Идеализм присущ этому темпераменту, является надлежащим выражением его чувства. Эмерсон был предопределен идеалистом; он — один из вечных людей, носящий в себе атмосферу бессмертной юности. Ему сейчас семьдесят три года, он родился в Бостоне 25 мая 1803 года; но его последний том, «Письма и социальные цели», показывает свежесть его первых эссе. Открывающая глава, «Поэзия и воображение», обладает акцентом и парящей уверенностью незамутненных лет; а закрывающая, «Бессмертие», поддерживает неутомимый полет среди волнений этого наиболее горячо обсуждаемого из верований. Обращение перед обществом Фи Бета Каппа в Кембридже в 1867 году равно по моральному величию и серьезности призыва, по верности идеям и доверию к принципам тем обращениям, которые сделали столь знаменитым расцвет его карьеры. Нет абсолютно никакого ослабления сердца или надежды; если что, тон богаче и увереннее, чем когда-либо был. Во время сезона его популярности как лектора в лицее необходимость делать свои выступления привлекательными и развлекательными выводила на передний план игру его остроумия и вынуждала скрывать более серьезные качества его ума; но в более поздние годы, в уединении его кабинета, подтекст высокой цели слышится снова, в торжественных отголосках, напоминая нам, что невидимые реальности присутствуют до сих пор; что ни один проход в вечное никогда не был закрыт.

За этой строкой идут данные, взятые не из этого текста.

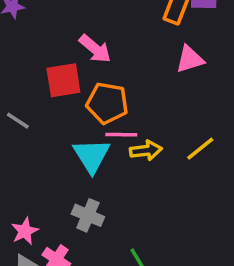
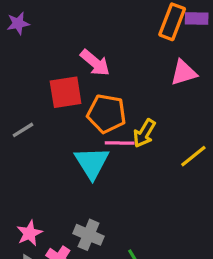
gray line: (18, 121) -> (23, 130), turned -65
yellow arrow: (146, 150) -> (144, 133), moved, turned 128
gray cross: (88, 215) -> (89, 235), moved

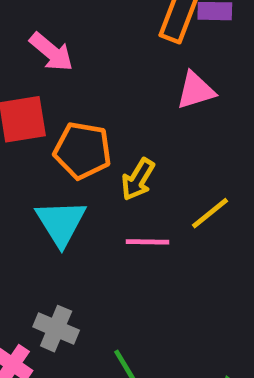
pink arrow: (95, 63) -> (51, 52), moved
pink line: (120, 143) -> (147, 242), moved

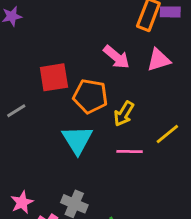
pink arrow: (51, 52) -> (116, 57), moved

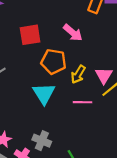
pink triangle: (159, 60) -> (104, 75), moved, turned -42
red square: (54, 77) -> (30, 35), moved

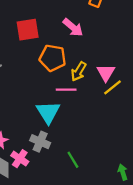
cyan triangle: (44, 94) -> (48, 112), moved
pink line: (82, 102) -> (66, 90), moved

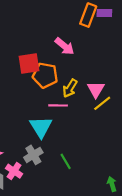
red square: (28, 30) -> (29, 63), moved
gray cross: (40, 142) -> (33, 155), turned 36
green line: (73, 160) -> (66, 161), moved

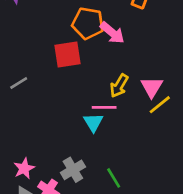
orange pentagon: (45, 75) -> (88, 23), moved
cyan triangle: (41, 127) -> (93, 122), moved, size x0.7

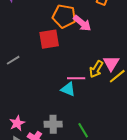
yellow arrow: (119, 86) -> (96, 69), moved
cyan triangle: (93, 122) -> (68, 89), turned -35
gray cross: (73, 170) -> (53, 124), turned 30

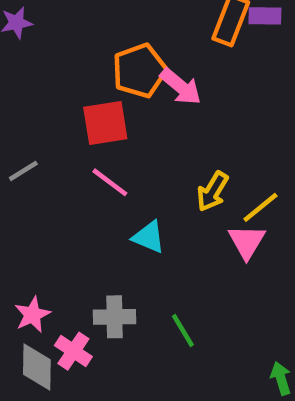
orange pentagon: (64, 16) -> (140, 71), turned -30
pink triangle: (111, 63) -> (247, 242), moved
pink line: (76, 78) -> (110, 182), moved, turned 36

«Будем ли мы изучать математику сферы, — говорит он кембриджским ученым, — и не ее причинную сущность также? Природа — это басня, чья мораль пылает сквозь нее. Нет пользы в Копернике, если надежная периодичность солнечной системы не показывает своего равного совершенства в ментальной сфере — периодичность, компенсирующие ошибки, великие реакции. Я никогда не поверю, что центробежность и центростремительность уравновешиваются, если ум не согревает и не улучшает, так же как поверхность и почва земного шара».